====== Dataset records ======

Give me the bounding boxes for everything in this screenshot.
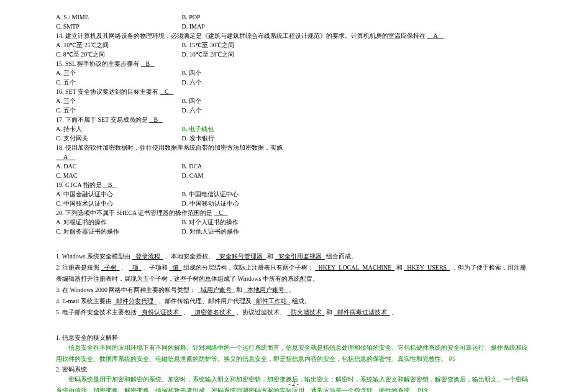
page-number: - 2 -	[0, 380, 587, 387]
q18-stem: 18. 使用加密软件加密数据时，往往使用数据库系统自带的加密方法加密数据，实施	[56, 143, 531, 152]
fill-3: 3. 在 Windows 2000 网络中有两种主要的帐号类型： 域用户账号 和…	[56, 285, 531, 296]
q20-opt-a: A. 对根证书的操作	[56, 217, 180, 227]
q16-opt-c: C. 五个	[56, 106, 180, 115]
fill-5: 5. 电子邮件安全技术主要包括 身份认证技术 、 加密签名技术 、协议过滤技术、…	[56, 307, 531, 318]
q14-opt-c: C. 8℃至 20℃之间	[56, 50, 180, 59]
q16-opt-a: A. 三个	[56, 96, 180, 106]
q15-stem: 15. SSL 握手协议的主要步骤有	[56, 60, 139, 67]
q15-opt-b: B. 四个	[182, 70, 202, 76]
essay1-body: 信息安全在不同的应用环境下有不同的解释。针对网络中的一个运行系统而言，信息安全就…	[56, 342, 531, 365]
q16-opt-b: B. 四个	[182, 98, 202, 104]
q14-opt-d: D. 10℃至 28℃之间	[182, 51, 235, 58]
q19-opt-a: A. 中国金融认证中心	[56, 189, 180, 199]
q15-opt-c: C. 五个	[56, 78, 180, 87]
fill-4: 4. E-mail 系统主要由 邮件分发代理 、邮件传输代理、邮件用户代理及 邮…	[56, 296, 531, 307]
q17-opt-c: C. 支付网关	[56, 134, 180, 143]
q18-opt-a: A. DAC	[56, 162, 180, 171]
q-top-opt-d: D. IMAP	[182, 23, 205, 30]
fill-1: 1. Windows 系统安全模型由 登录流程 、本地安全授权、 安全账号管理器…	[56, 251, 531, 262]
q19-opt-c: C. 中国技术认证中心	[56, 199, 180, 208]
q14-opt-b: B. 15℃至 30℃之间	[182, 42, 234, 48]
q18-answer: A	[56, 153, 75, 160]
q20-opt-c: C. 对服务器证书的操作	[56, 227, 180, 236]
q20-stem: 20. 下列选项中不属于 SHECA 证书管理器的操作范围的是	[56, 209, 212, 216]
q16-stem: 16. SET 安全协议要达到的目标主要有	[56, 88, 158, 95]
q14-stem: 14. 建立计算机及其网络设备的物理环境，必须满足是《建筑与建筑群综合布线系统工…	[56, 32, 425, 39]
q17-opt-b: B. 电子钱包	[182, 125, 214, 132]
q18-opt-b: B. DCA	[182, 163, 202, 170]
q-top-opt-c: C. SMTP	[56, 22, 180, 31]
q16-answer: C	[160, 88, 174, 95]
q15-answer: B	[141, 60, 155, 67]
q17-stem: 17. 下面不属于 SET 交易成员的是	[56, 116, 148, 123]
q18-opt-d: D. CAM	[182, 172, 204, 179]
q14-answer: A	[427, 32, 444, 39]
q16-opt-d: D. 六个	[182, 107, 202, 114]
q17-opt-a: A. 持卡人	[56, 124, 180, 134]
q19-opt-d: D. 中国移动认证中心	[182, 200, 239, 207]
q19-answer: B	[103, 181, 117, 188]
q20-opt-d: D. 对他人证书的操作	[182, 228, 239, 235]
q17-answer: B	[149, 116, 163, 123]
q20-opt-b: B. 对个人证书的操作	[182, 219, 239, 226]
q17-opt-d: D. 发卡银行	[182, 135, 214, 142]
q15-opt-a: A. 三个	[56, 68, 180, 78]
q15-opt-d: D. 六个	[182, 79, 202, 86]
q-top-opt-b: B. POP	[182, 14, 201, 21]
q-top-opt-a: A. S / MIME	[56, 12, 180, 22]
fill-2: 2. 注册表是按照 子树 、 项 、子项和 值 组成的分层结构，实际上注册表只有…	[56, 262, 531, 285]
q18-opt-c: C. MAC	[56, 171, 180, 180]
q19-opt-b: B. 中国电信认证中心	[182, 191, 239, 198]
q19-stem: 19. CTCA 指的是	[56, 181, 102, 188]
essay1-title: 1. 信息安全的狭义解释	[56, 333, 531, 342]
q14-opt-a: A. 10℃至 25℃之间	[56, 40, 180, 50]
q20-answer: C	[214, 209, 228, 216]
essay2-title: 2. 密码系统	[56, 365, 531, 374]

======

### To do:
Line by line, write out the material above exactly, with no images.

### Task result:
Give me the bounding boxes for everything in this screenshot.
page-number: - 2 -	[0, 380, 587, 387]
q18-stem: 18. 使用加密软件加密数据时，往往使用数据库系统自带的加密方法加密数据，实施	[56, 143, 531, 152]
fill-3: 3. 在 Windows 2000 网络中有两种主要的帐号类型： 域用户账号 和…	[56, 285, 531, 296]
q20-opt-a: A. 对根证书的操作	[56, 217, 180, 227]
q16-opt-c: C. 五个	[56, 106, 180, 115]
fill-5: 5. 电子邮件安全技术主要包括 身份认证技术 、 加密签名技术 、协议过滤技术、…	[56, 307, 531, 318]
q14-opt-c: C. 8℃至 20℃之间	[56, 50, 180, 59]
q16-opt-a: A. 三个	[56, 96, 180, 106]
q15-stem: 15. SSL 握手协议的主要步骤有	[56, 60, 139, 67]
q15-opt-b: B. 四个	[182, 70, 202, 76]
essay1-body: 信息安全在不同的应用环境下有不同的解释。针对网络中的一个运行系统而言，信息安全就…	[56, 342, 531, 365]
q16-opt-b: B. 四个	[182, 98, 202, 104]
q14-opt-d: D. 10℃至 28℃之间	[182, 51, 235, 58]
q19-opt-a: A. 中国金融认证中心	[56, 189, 180, 199]
q15-opt-c: C. 五个	[56, 78, 180, 87]
fill-4: 4. E-mail 系统主要由 邮件分发代理 、邮件传输代理、邮件用户代理及 邮…	[56, 296, 531, 307]
q17-opt-c: C. 支付网关	[56, 134, 180, 143]
q18-opt-a: A. DAC	[56, 162, 180, 171]
q-top-opt-d: D. IMAP	[182, 23, 205, 30]
fill-1: 1. Windows 系统安全模型由 登录流程 、本地安全授权、 安全账号管理器…	[56, 251, 531, 262]
q19-opt-c: C. 中国技术认证中心	[56, 199, 180, 208]
q14-opt-b: B. 15℃至 30℃之间	[182, 42, 234, 48]
q18-answer: A	[56, 153, 75, 160]
q20-opt-c: C. 对服务器证书的操作	[56, 227, 180, 236]
q20-stem: 20. 下列选项中不属于 SHECA 证书管理器的操作范围的是	[56, 209, 212, 216]
q16-stem: 16. SET 安全协议要达到的目标主要有	[56, 88, 158, 95]
q14-stem: 14. 建立计算机及其网络设备的物理环境，必须满足是《建筑与建筑群综合布线系统工…	[56, 32, 425, 39]
q17-opt-b: B. 电子钱包	[182, 125, 214, 132]
q18-opt-b: B. DCA	[182, 163, 202, 170]
q-top-opt-c: C. SMTP	[56, 22, 180, 31]
q16-answer: C	[160, 88, 174, 95]
q15-answer: B	[141, 60, 155, 67]
q17-stem: 17. 下面不属于 SET 交易成员的是	[56, 116, 148, 123]
q18-opt-d: D. CAM	[182, 172, 204, 179]
q14-answer: A	[427, 32, 444, 39]
q16-opt-d: D. 六个	[182, 107, 202, 114]
q17-opt-a: A. 持卡人	[56, 124, 180, 134]
q19-opt-d: D. 中国移动认证中心	[182, 200, 239, 207]
q19-answer: B	[103, 181, 117, 188]
q20-opt-d: D. 对他人证书的操作	[182, 228, 239, 235]
q17-answer: B	[149, 116, 163, 123]
q20-opt-b: B. 对个人证书的操作	[182, 219, 239, 226]
q17-opt-d: D. 发卡银行	[182, 135, 214, 142]
q15-opt-a: A. 三个	[56, 68, 180, 78]
q15-opt-d: D. 六个	[182, 79, 202, 86]
q-top-opt-b: B. POP	[182, 14, 201, 21]
q-top-opt-a: A. S / MIME	[56, 12, 180, 22]
fill-2: 2. 注册表是按照 子树 、 项 、子项和 值 组成的分层结构，实际上注册表只有…	[56, 262, 531, 285]
q18-opt-c: C. MAC	[56, 171, 180, 180]
q19-opt-b: B. 中国电信认证中心	[182, 191, 239, 198]
q19-stem: 19. CTCA 指的是	[56, 181, 102, 188]
essay1-title: 1. 信息安全的狭义解释	[56, 333, 531, 342]
q14-opt-a: A. 10℃至 25℃之间	[56, 40, 180, 50]
q20-answer: C	[214, 209, 228, 216]
essay2-title: 2. 密码系统	[56, 365, 531, 374]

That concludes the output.